Lights illuminate a bridge in front of a new apartment complex in Sejong City last week. Politicians are wrangling over whether Sejong City should be designated a new National Assembly constituency. By Park Sang-moon

When the National Assembly defeated President Lee Myung-bak’s attempt to scrap the construction of a mini-capital city in South Chungcheong in 2010, it seemed that eight years of political wrangling over the Sejong City project was over.

Fat chance: politicians are wrangling once more over whether Sejong City should be designated a new National Assembly constituency, and some big political names want to grab that seat if it’s created.


And the decision is going right down to the wire. The deadline for redrawing the political map of the province in advance of the April 11 general election is early next month. As of this week, it was entirely up in the air whether proponents or opponents would win out. The building of a new mini-capital for Korea in Sejong City will have countless repercussions, from the workings of the government to land prices in Seoul and South Chungcheong. But from the very start, the plan has been a very big political football.

The idea was first floated by Roh Moo-hyun in September 2002 as a presidential campaign pledge. His idea was to decongest Seoul by moving the country’s capital to the Chungcheong region. The flip side was that economic development would be brought to a region that had fallen behind. Liberal candidate Roh also wanted to attract votes from the Chungcheong provinces, known as a swing region compared to the conservative and liberal regions.

It worked. Chungcheong voted for Roh and he won the 2002 presidential election. His administration presented a bill to build a new administrative capital city in South Chungcheong, which was approved by the legislature in December 2003. But the conservative Grand National Party, then in the opposition, brought the plan to court saying it was unconstitutional. The Constitutional Court ruled in October 2004 that the nation’s capital must remain in Seoul.

In an adroit move, the Roh administration revised the plan to relocate many but not all government offices to Sejong City, which was termed an administrative city, not a new capital. The President’s Office, National Assembly, the Constitutional and Supreme courts and several top ministries would remain in Seoul, the formal capital of the country. The new plan won legislative approval in March 2005. Another challenge was filed to the Constitutional Court, but in November 2005 the court denied it.

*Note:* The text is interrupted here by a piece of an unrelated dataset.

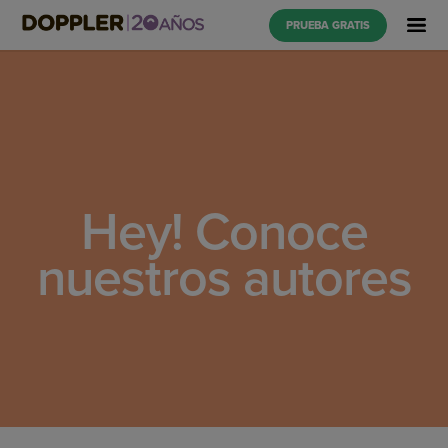
PRUEBA GRATIS
Hey! Conoce
nuestros autores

After being elected president in 2007, Lee said he wanted to keep government workers in Seoul, but continue with the development plans for South Chungcheong by making Sejong City an industrial, science and education hub.

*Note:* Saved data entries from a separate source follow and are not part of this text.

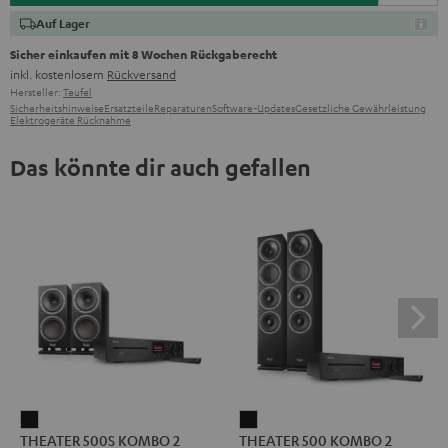
Auf Lager
Sicher einkaufen mit 8 Wochen Rückgaberecht
inkl. kostenlosem
Rückversand
Hersteller:
Teufel
Sicherheitshinweise
Ersatzteile
Reparaturen
Software-Updates
Gesetzliche Gewährleistung
Elektrogeräte Rücknahme
Das könnte dir auch gefallen
THEATER
THEATER
THEATER 500S KOMBO 2
THEATER 500 KOMBO 2
500S
500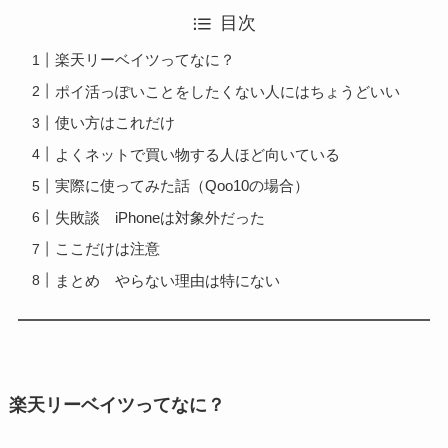
目次
楽天リーベイツってなに？
ポイ活っぽいことをしたくない人にはちょうどいい
使い方はこれだけ
よくネットで買い物する人ほど向いている
実際に使ってみた話（Qoo10の場合）
失敗談 iPhoneは対象外だった
ここだけは注意
まとめ やらない理由は特にない
楽天リーベイツってなに？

Opposition parties opposed the revision to the plan, as did Grand Nationals loyal to Lee’s political rival Park Geun-hye. After the GNP suffered a defeat in the mid-2010 local elections, in which Sejong City was a big issue, Lee finally threw in the towel and asked the National Assembly to decide. On June 29, 2010, the National Assembly killed Lee’s plan.

The exodus of 10,452 government officials and 36 government offices, including nine ministries, starts in September with the relocation of the Prime Minister’s Office. With 80 days left before the April 11 legislative elections, the ruling and opposition parties have failed to redraw any constituencies reflecting the new population projections. While a draft was submitted to the Special Committee on Political Reform last November, the lawmakers on the committee have yet to reach a compromise.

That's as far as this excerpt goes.